オットー・ランゲが1940年に開発した、遊星歯車式のパワーリザーブ表示(ドイツ特許番号732162)の改良版が、L942.1のパワーリザーブ表示である。極度にコンパクトなその設計は、以降他メーカーも多く模倣した。

 レクタンギュラームーブメントは、ラウンドムーブメントに比べて、縦に長く、横に狭い。A.ランゲ&ゾーネはその縦に長いムーブメントを丸い4分の3プレートで覆うことで、細く見えないような配慮を加えた。しかしそれでもスペースは余る。そこでA.ランゲ&ゾーネの技術陣は、余白にさまざまな機構を押し込んでみせた。

1815 ムーンフェイズ[Ref.231.032]
1999年初出。8時位置に1054年に1日の誤差しか生じないムーンフェイズを加えたモデル。搭載するのはCal.L943.1。ただし2010年の同モデルでは、巻き上げヒゲゼンマイとフリースプラングを持つL943.2に刷新された。26石。その他のスペックは1815に同じ。18KPGとPtあわせて世界限定400本。参考商品。

 ひとつが「1815アップ/ダウン」が載せたパワーリザーブ表示、もうひとつが「1815 ムーンフェイズ」が載せた月齢表示である。いずれの機構も、厚みを変えずにビルトインできたのは、そもそもL941系に大きな余白があったためである。ブリュームラインも偶然にもたらされたL941系の拡張性が気に入っていたようで、「Uhren Austria」誌には、こう発言している。

「1815のパワーリザーブは8時位置にある。そのために100の追加部品を必要としたが、ムーブメントの厚みは増えていない」(実際には0.5ミリ増えているが……)。この点は、1054年に1日しか誤差を生じない、極めて精密な月齢表示機構にも共通する。

 後にA.ランゲ&ゾーネは、あらかじめ拡張性を考慮してムーブメントを設計するようになるが、その始まりが、偶然にも余白の生じたL941系にあったことは間違いない。

 もっとも、直径25.6ミリ(11.5リーニュ)という小さなL941系では、それ以上の付加機能を載せるにも、精度を向上させるにも限界があった。そこでA.ランゲ&ゾーネの技術陣は、後に1815用のまったく新しいムーブメントを完成させた。それが2009年に発表された、直径30ミリのL051系である。振動数こそ2万1600振動/時とL941系に同じだが、テンワの慣性モーメントは16㎎・㎠に増え、緩急装置も等時性の高いフリースプラングに改められた。加えてL051.2ではヒゲゼンマイが自社製になり、駆動時間も延びた結果、動態精度はいっそう改善された。

1815 ラトラパント・パーペチュアルカレンダー[Ref.421.032]
L051系にスプリットセコンドと永久カレンダーを加えたL101.1搭載機。ただし香箱を小径に変えたためパワーリザーブは減少している。手巻き。43石。2万1600振動/時。パワーリザーブ約42時間。フリースプラング。18KPG(直径41.9mm)。30m防水。2140万円。

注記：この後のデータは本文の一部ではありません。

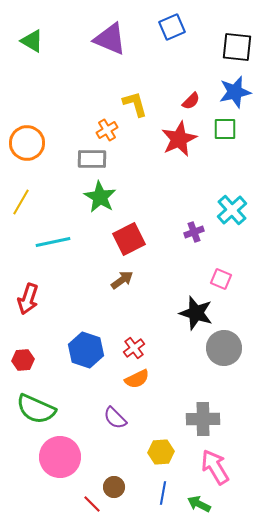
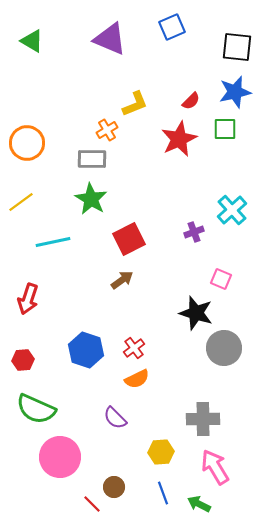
yellow L-shape: rotated 84 degrees clockwise
green star: moved 9 px left, 2 px down
yellow line: rotated 24 degrees clockwise
blue line: rotated 30 degrees counterclockwise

1815 オートマティック[Ref.303.032]
Cal.822から生まれた、偏心ローター自動巻きのL921系。これを搭載したのが本作である。6時位置にゼロリセット機構「サクソマット」を備える。自動巻き(Cal.L921.2)。36石。2万1600振動/時。パワーリザーブ約46時間。18KPG(直径37mm)。30m防水。参考商品。
1996年8月から98年3月にかけて起こされた「1815 ムーンフェイズ」のスケッチ。当初は12時位置に置く予定であったことが分かる。4番車から動力を取ることで、このムーンフェイズは非常に正確な表示を可能にした。